**Material shown:**
╔══
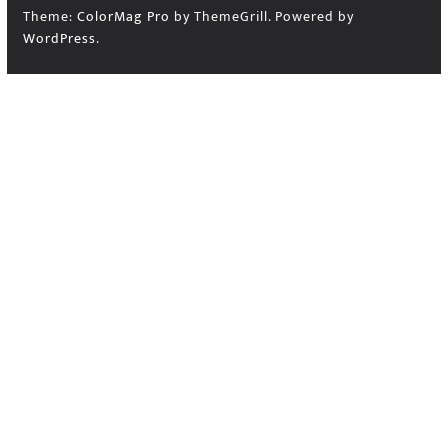
Theme:
ColorMag Pro
by ThemeGrill. Powered by
WordPress
.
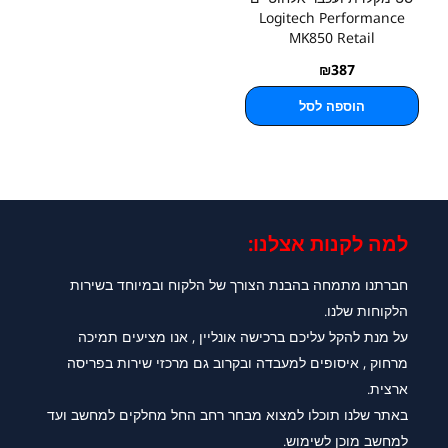
Logitech Performance
MK850 Retail
₪
387
הוספה לסל
למה לקנות אצלנו:​
חברתנו מתמחה בהבנת הצורך של הלקוח ובמיוחד בשירות
הלקוחות שלנו.
על מנת להקל עליכם ברכישה אונליין , אנו מציעים תמיכה
מרחוק , איסופים למעבדה ובקרוב גם מרכזי שירות בפריסה
ארצית.
באתר שלנו תוכלו למצוא מבחר רחב החל מחלקים למחשב ועד
למחשב מוכן לשימוש.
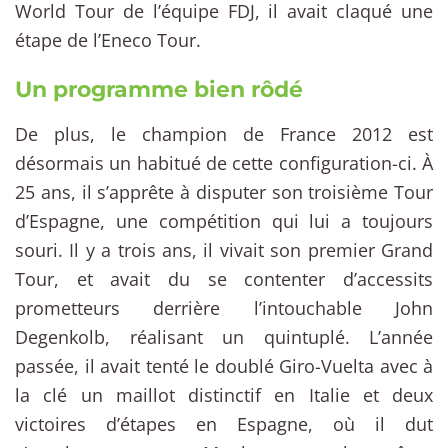
World Tour de l’équipe FDJ, il avait claqué une
étape de l’Eneco Tour.
Un programme bien rôdé
De plus, le champion de France 2012 est
désormais un habitué de cette configuration-ci. À
25 ans, il s’apprête à disputer son troisième Tour
d’Espagne, une compétition qui lui a toujours
souri. Il y a trois ans, il vivait son premier Grand
Tour, et avait du se contenter d’accessits
prometteurs derrière l’intouchable John
Degenkolb, réalisant un quintuplé. L’année
passée, il avait tenté le doublé Giro-Vuelta avec à
la clé un maillot distinctif en Italie et deux
victoires d’étapes en Espagne, où il dut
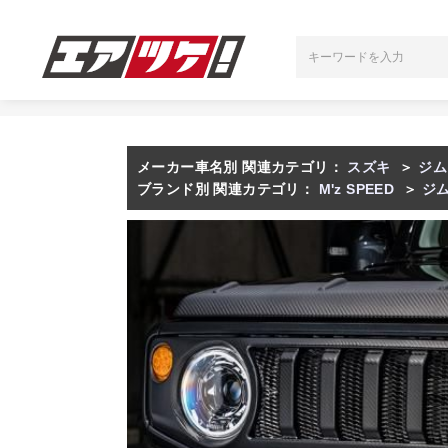
メーカー車名別 関連カテゴリ：
スズキ
＞
ジム
ブランド別 関連カテゴリ：
M'z SPEED
＞
ジ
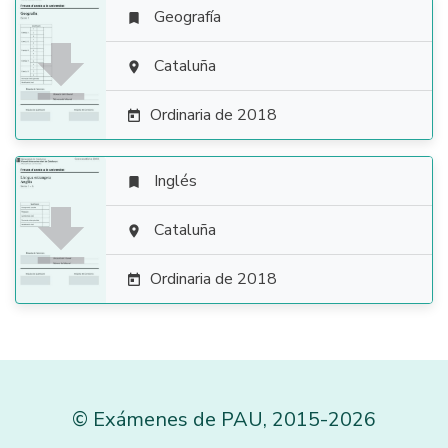
Geografía


Cataluña

Ordinaria de 2018

Inglés


Cataluña

Ordinaria de 2018

©
Exámenes de PAU
,
2015
-2026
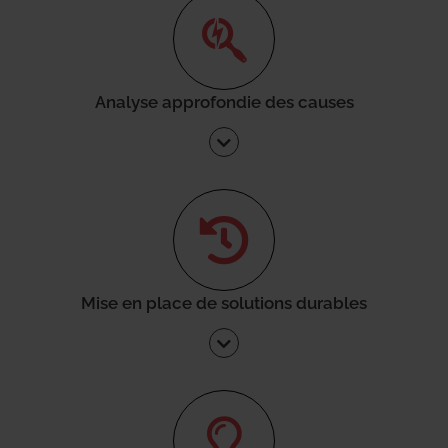
Analyse approfondie des causes
Mise en place de solutions durables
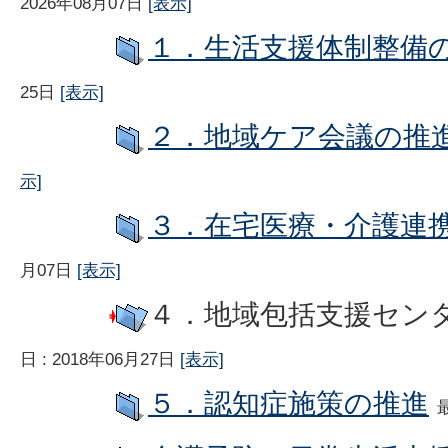
2026年08月07日
[表示]
１．生活支援体制整備
25日
[表示]
２．地域ケア会議の推
示]
３．在宅医療・介護連
月07日
[表示]
４．地域包括支援セン
日 : 2018年06月27日
[表示]
５．認知症施策の推進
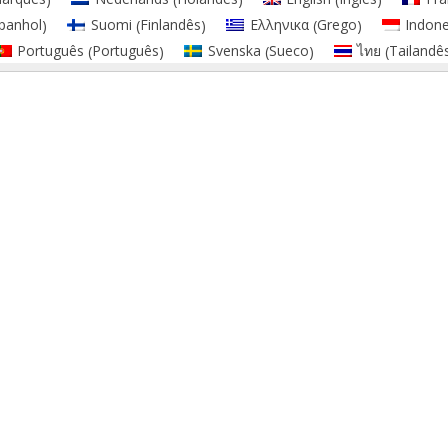
panhol
Finlandês
Grego
Suomi
Ελληνικα
Indone
)
(
)
(
)
Português
Sueco
Tailandê
Português
Svenska
ไทย
(
)
(
)
(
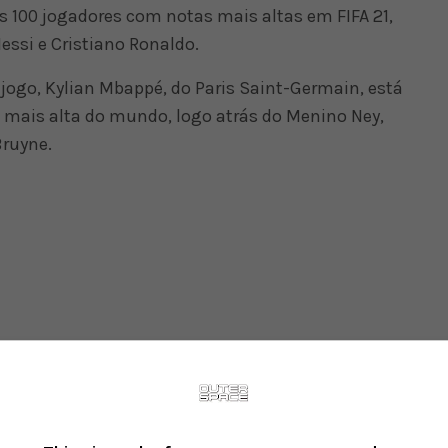
s 100 jogadores com notas mais altas em FIFA 21,
Messi e Cristiano Ronaldo.
 jogo, Kylian Mbappé, do Paris Saint-Germain, está
 mais alta do mundo, logo atrás do Menino Ney,
Bruyne.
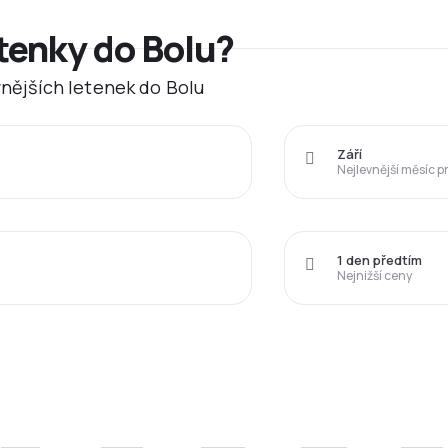
tenky do Bolu?
evnějších letenek do Bolu
Září
Nejlevnější měsíc p
1 den předtím
Nejnižší ceny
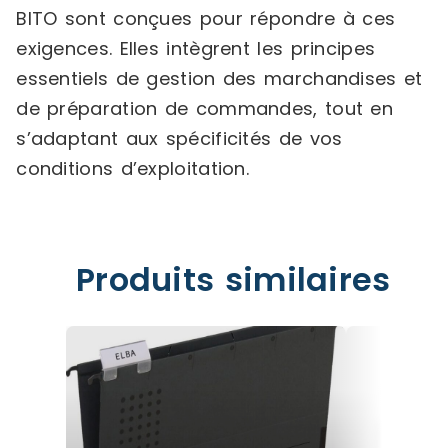
BITO sont conçues pour répondre à ces
exigences. Elles intègrent les principes
essentiels de gestion des marchandises et
de préparation de commandes, tout en
s’adaptant aux spécificités de vos
conditions d’exploitation.
Produits similaires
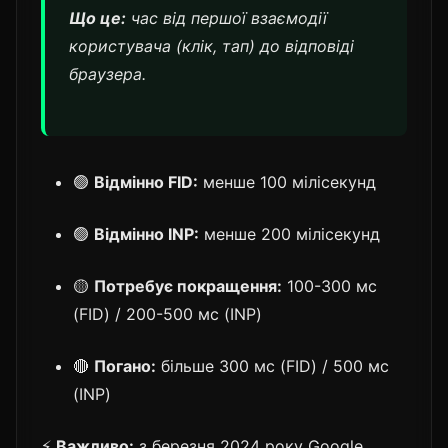
Що це:
час від першої взаємодії
користувача (клік, тап) до відповіді
браузера.
🟢
Відмінно FID:
менше 100 мілісекунд
🟢
Відмінно INP:
менше 200 мілісекунд
🟡
Потребує покращення:
100-300 мс
(FID) / 200-500 мс (INP)
🔴
Погано:
більше 300 мс (FID) / 500 мс
(INP)
⚡
Важливо:
з березня 2024 року Google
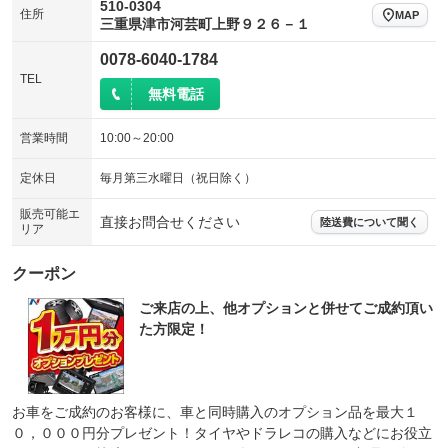
510-0304
住所
MAP
三重県津市河芸町上野９２６－１
0078-6040-1784
TEL
無料電話
営業時間
10:00～20:00
定休日
毎月第三水曜日（祝日除く）
販売可能エ
直接お問合せください
陸送費について聞く
リア
クーポン
ご来店の上、他オプションと併せてご成約頂い
た方限定！
お車をご成約のお客様に、車と同時購入のオプション品を最大１
０，０００円分プレゼント！タイヤやドラレコの購入などにお役立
╚══
Search the entries above for the string "למחשב". Copy each line that holds it.

באתר שלנו תוכלו למצוא מבחר רחב החל מחלקים למחשב ועד
למחשב מוכן לשימוש.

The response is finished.